Il y a des fois où j’aimerai vraiment disparaitre. Ne plus à subir le regard des autres, leur remarque. Le jugement des autres est une chose douloureuse dont qu’il faut subir tous les jours, à chaque moment. La peur de l’autre, la peur du jugement. Une loi qui règne sur le monde humain depuis beaucoup d’années, et surement trop. Pourtant les hommes naissent, meurent et la vie continue d’avancer. Pourquoi faut-il juger l’autre ? Pour se sentir supérieur, plus fort. Pour que la victime se sente encore plus vulnérable. Cela ne rime à rien. Quelqu’un qui est plus faible que les autres, le sait. Il n’y a pas besoin d’en rajouter une couche. Il a des aspects de la nature humaine que je ne supporte pas. La folie des idées humaines ira loin surement bien trop loin comme le prouve le contexte actuel dans lequel nous sommes. Deux sorciers s’affrontent ce qui entraîne un sursaut d’un troisième sorcier. Ce dernier n’avait pas tout à fait tort de s’opposer, mais il est vrai que ces méthodes restent bizarres et je ne les comprends toujours pas. Mais bon, je préfère attendre et voir ce qui va en découler, une fois que le château sera ré-ouvert aux professeurs.
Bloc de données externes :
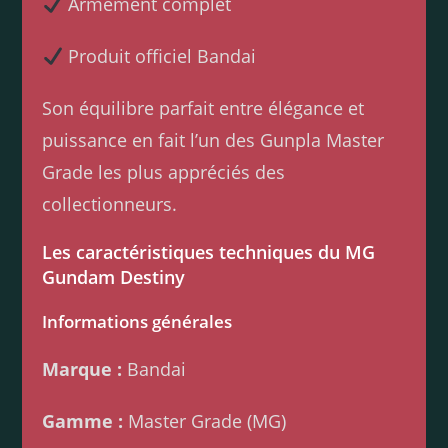
Armement complet
Produit officiel Bandai
Son équilibre parfait entre élégance et
puissance en fait l’un des Gunpla Master
Grade les plus appréciés des
collectionneurs.
Les caractéristiques techniques du MG
Gundam Destiny
Informations générales
Marque :
Bandai
Gamme :
Master Grade (MG)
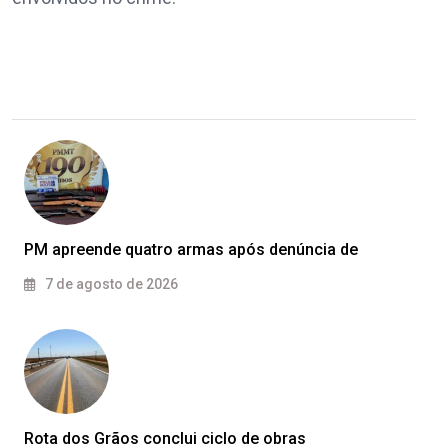
PM apreende quatro armas após denúncia de
7 de agosto de 2026
Rota dos Grãos conclui ciclo de obras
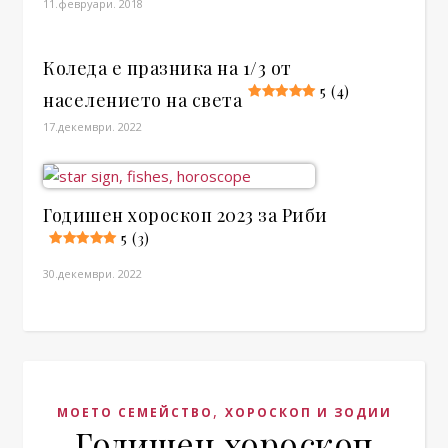
11.февруари. 2018
Коледа е празника на 1/3 от
5 (4)
населението на света
17.декември. 2022
Годишен хороскоп 2023 за Риби
5 (3)
30.декември. 2022
,
МОЕТО СЕМЕЙСТВО
ХОРОСКОП И ЗОДИИ
Годишен хороскоп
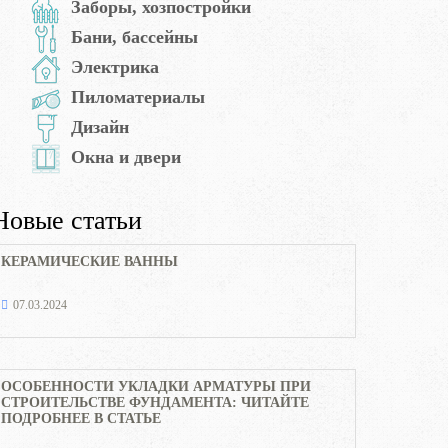
Заборы, хозпостройки
Бани, бассейны
Электрика
Пиломатериалы
Дизайн
Окна и двери
Новые статьи
КЕРАМИЧЕСКИЕ ВАННЫ
07.03.2024
ОСОБЕННОСТИ УКЛАДКИ АРМАТУРЫ ПРИ
СТРОИТЕЛЬСТВЕ ФУНДАМЕНТА: ЧИТАЙТЕ
ПОДРОБНЕЕ В СТАТЬЕ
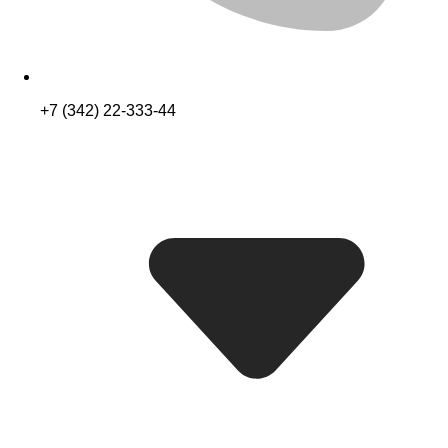
+7 (342) 22-333-44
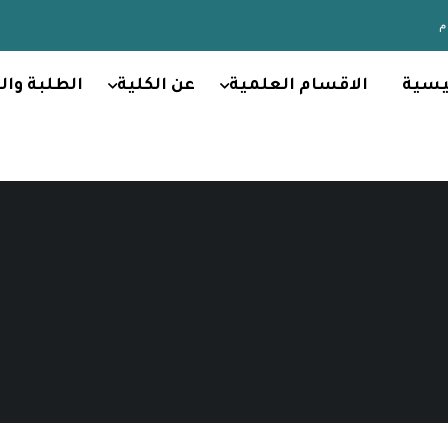
يسية
الاقسام العلمية
عن الكلية
الطلبة وال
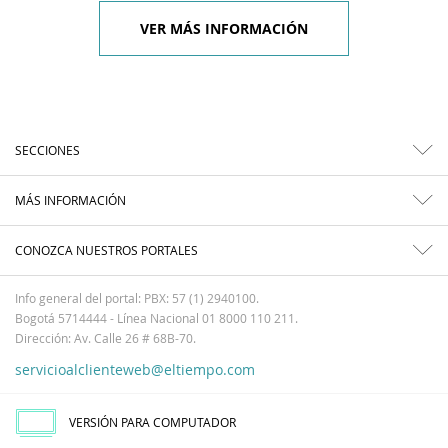
VER MÁS INFORMACIÓN
SECCIONES
MÁS INFORMACIÓN
CONOZCA NUESTROS PORTALES
Info general del portal: PBX: 57 (1) 2940100.
Bogotá 5714444 - Línea Nacional 01 8000 110 211.
Dirección: Av. Calle 26 # 68B-70.
servicioalclienteweb@eltiempo.com
VERSIÓN PARA COMPUTADOR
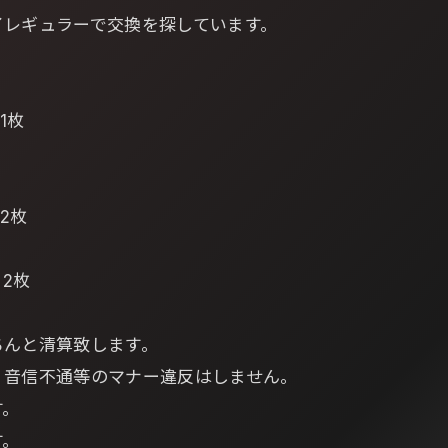
イレギュラーで交換を探しています。
 1枚
 2枚
 2枚
ちんと清算致します。
・音信不通等のマナー違反はしません。
す。
す。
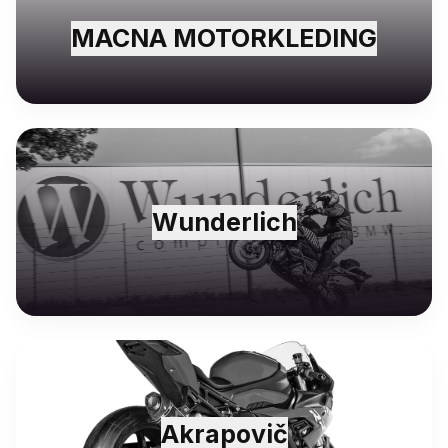
MACNA MOTORKLEDING
Wunderlich
Akrapovič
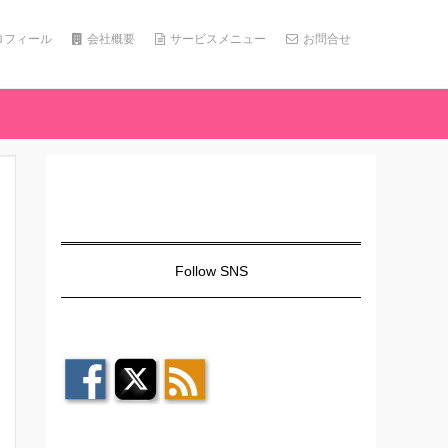
ロフィール
会社概要
サービスメニュー
お問合せ
Follow SNS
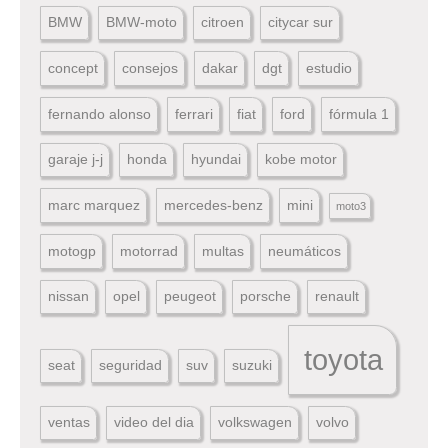
BMW
BMW-moto
citroen
citycar sur
concept
consejos
dakar
dgt
estudio
fernando alonso
ferrari
fiat
ford
fórmula 1
garaje j-j
honda
hyundai
kobe motor
marc marquez
mercedes-benz
mini
moto3
motogp
motorrad
multas
neumáticos
nissan
opel
peugeot
porsche
renault
toyota
seat
seguridad
suv
suzuki
ventas
video del dia
volkswagen
volvo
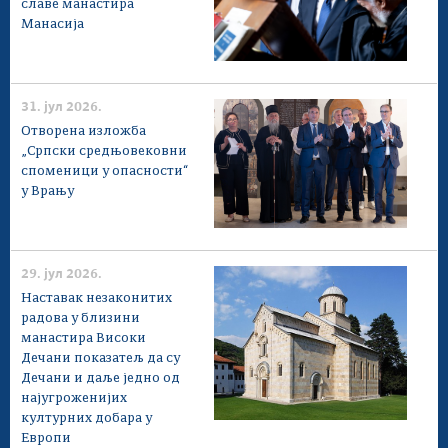
славе манастира
Манасија
31. јул 2026.
Отворена изложба
„Српски средњовековни
споменици у опасности“
у Врању
29. јул 2026.
Наставак незаконитих
радова у близини
манастира Високи
Дечани показатељ да су
Дечани и даље једно од
најугроженијих
културних добара у
Европи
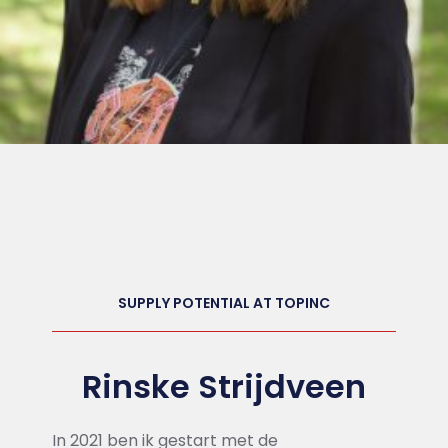
SUPPLY POTENTIAL AT TOPINC
Rinske Strijdveen
In 2021 ben ik gestart met de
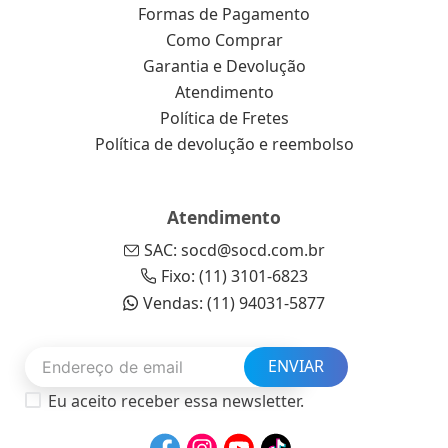
Formas de Pagamento
Como Comprar
Garantia e Devolução
Atendimento
Política de Fretes
Política de devolução e reembolso
Atendimento
SAC: socd@socd.com.br
Fixo: (11) 3101-6823
Vendas: (11) 94031-5877
ENVIAR
Eu aceito receber essa newsletter.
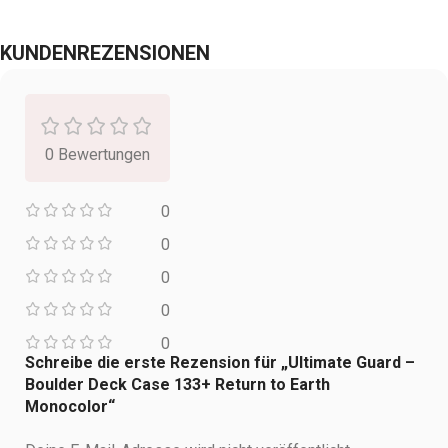
KUNDENREZENSIONEN
0 Bewertungen
0
0
0
0
0
Schreibe die erste Rezension für „Ultimate Guard –
Boulder Deck Case 133+ Return to Earth
Monocolor“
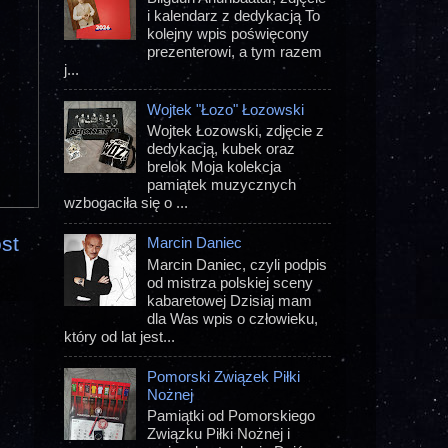
i kalendarz z dedykacją To
kolejny wpis poświęcony
prezenterowi, a tym razem
j...
Wojtek "Łozo" Łozowski
Wojtek Łozowski, zdjęcie z
dedykacją, kubek oraz
brelok Moja kolekcja
pamiątek muzycznych
wzbogaciła się o ...
st
Marcin Daniec
Marcin Daniec, czyli podpis
od mistrza polskiej sceny
kabaretowej Dzisiaj mam
dla Was wpis o człowieku,
który od lat jest...
Pomorski Związek Piłki
Nożnej
Pamiątki od Pomorskiego
Związku Piłki Nożnej i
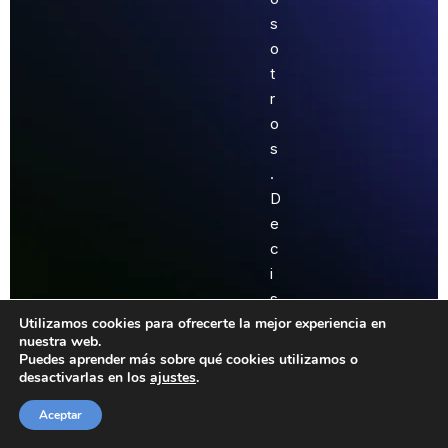
s
o
t
r
o
s
.
D
e
c
i
s
Utilizamos cookies para ofrecerte la mejor experiencia en
i
nuestra web.
ó
Puedes aprender más sobre qué cookies utilizamos o
n
desactivarlas en los
ajustes
.
l
Aceptar
i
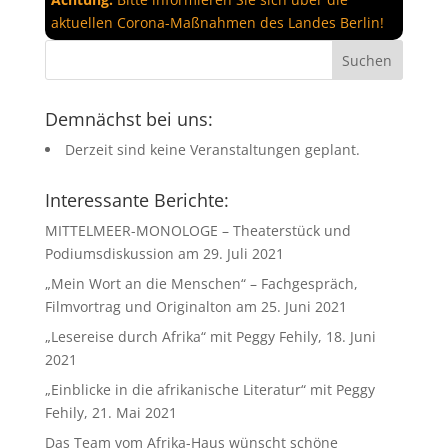
aktuellen Corona-Maßnahmen des Landes Berlin!
Demnächst bei uns:
Derzeit sind keine Veranstaltungen geplant.
Interessante Berichte:
MITTELMEER-MONOLOGE – Theaterstück und
Podiumsdiskussion am 29. Juli 2021
„Mein Wort an die Menschen“ – Fachgespräch,
Filmvortrag und Originalton am 25. Juni 2021
„Lesereise durch Afrika“ mit Peggy Fehily, 18. Juni
2021
„Einblicke in die afrikanische Literatur“ mit Peggy
Fehily, 21. Mai 2021
Das Team vom Afrika-Haus wünscht schöne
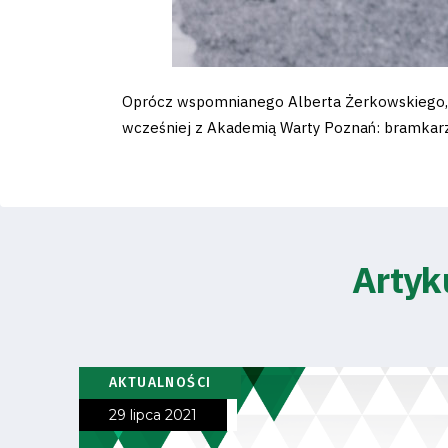
Regulaminy
Aleja
Oprócz wspomnianego Alberta Żerkowskiego, p
Warciarzy
wcześniej z Akademią Warty Poznań: bramkarz
#WARTOpobrać
Prowizja
Artyk
pośredników
transakcyjnych
AKTUALNOŚCI
29 lipca 2021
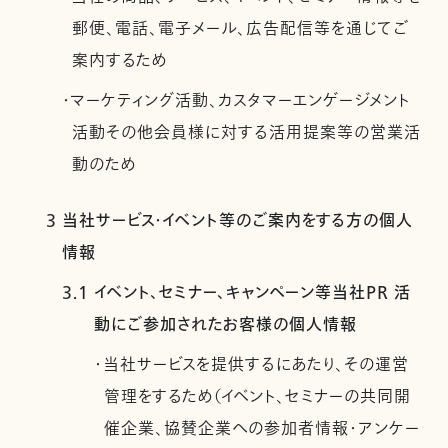
郵便、電話、電子メール、広告配信等を通じてご
案内するため
・マーケティング活動、カスタマーエンゲージメント
活動その他会員様に対する活用提案等の営業活
動のため
3 当社サービス・イベント等のご案内をする方の個人
情報
3.1 イベント、セミナー、キャンペーン等当社PR 活
動にご参加されたお客様の個人情報
・当社サービスを提供するにあたり、その運営
管理をするため（イベント、セミナーの共同開
催企業、協賛企業への参加者情報・アンケー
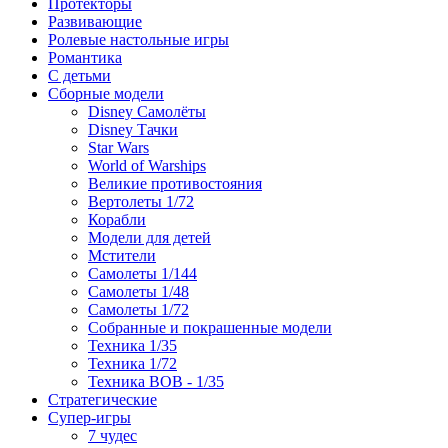
Протекторы
Развивающие
Ролевые настольные игры
Романтика
С детьми
Сборные модели
Disney Самолёты
Disney Тачки
Star Wars
World of Warships
Великие противостояния
Вертолеты 1/72
Корабли
Модели для детей
Мстители
Самолеты 1/144
Самолеты 1/48
Самолеты 1/72
Собранные и покрашенные модели
Техника 1/35
Техника 1/72
Техника ВОВ - 1/35
Стратегические
Супер-игры
7 чудес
Les pas se rapprochent. J’ai bonne espoir que la personne passe sans me voir, sans faire attention à ma petite personne peureuse. Mais je n’ai pas de chance. Je n’en ai jamais eu. Je me sens happé par un flot de parole. Je sursaute et regarde mon interlocuteur avec des yeux éberlués. Je l’écoute stupéfaite. Il m’accuse de l’avoir bousculé dans les escaliers mais il se reprend et me dit qu’un certain Ulrich pourrait m’avoir monté contre lui mais en fait il accuse Ginny Weasley vu qu’elle était « infirmière » pendant les matchs de Quidditch. Il doit avoir un gros manque de sommeil car c’est à dormir debout. Je le regarde attentivement. Il est décoiffé et semble fatigué ou mal en point. Mon cœur bat encore la chamade suite à cette tirade à laquelle je ne m’attendais vraiment pas. Mais cela n’empêche pas d’être sur mes gardes. Aaron Kingfell, ancien préfet-en chef, Serpentard, septième année. Je ne connais pas tous mes camarades de septième année, mais j’essaye de retenir la tête et le nom des préfets. En plus il a arbitré les matchs de Quidditch. Serpentard…Je l’assimile directement comme ami à Alice Sullivan. Du coup, je reste méfiante et préfère rester froide.

Il enchaîne avec un regard perdu. Il est vraiment bizarre.
- Excuse-moi, tu n'as vu personne je suppose... Mais tu n'as pas l'air bien.

Non, je n’ai vu personne, c’est bien pour ça que je marche dans ce couloir. Il est pratiquement toujours désert donc du coup ça m’arrange bien. Et je retournais vers ma salle commune, je n’ai croisé personne.
« Non, j’ai croisé personne, peut-être parano vu ce que tu m’as dit ! Et depuis quand un Serpentard s’intéresse comment ça à une Poufsouffle ? »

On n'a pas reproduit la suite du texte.